### PROVIDED ENTRIES
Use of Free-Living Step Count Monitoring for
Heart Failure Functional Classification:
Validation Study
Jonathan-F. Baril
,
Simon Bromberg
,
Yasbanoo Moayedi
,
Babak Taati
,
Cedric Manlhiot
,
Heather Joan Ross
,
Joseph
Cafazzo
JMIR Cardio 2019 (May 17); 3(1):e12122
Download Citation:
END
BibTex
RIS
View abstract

==

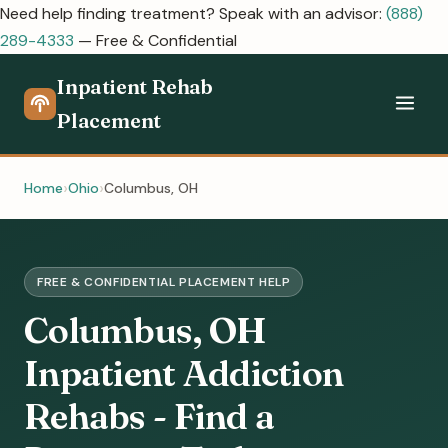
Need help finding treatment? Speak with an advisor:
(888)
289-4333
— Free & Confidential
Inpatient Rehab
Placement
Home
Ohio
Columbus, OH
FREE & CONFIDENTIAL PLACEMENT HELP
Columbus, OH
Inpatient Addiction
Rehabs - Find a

### TASK REQUIREMENTS
Set down, unchanged, only those lines above that fall between the line with "Simon Bromberg" and the line with "View abstract", the two end lines included.

### ANSWER
Simon Bromberg
,
Yasbanoo Moayedi
,
Babak Taati
,
Cedric Manlhiot
,
Heather Joan Ross
,
Joseph
Cafazzo
JMIR Cardio 2019 (May 17); 3(1):e12122
Download Citation:
END
BibTex
RIS
View abstract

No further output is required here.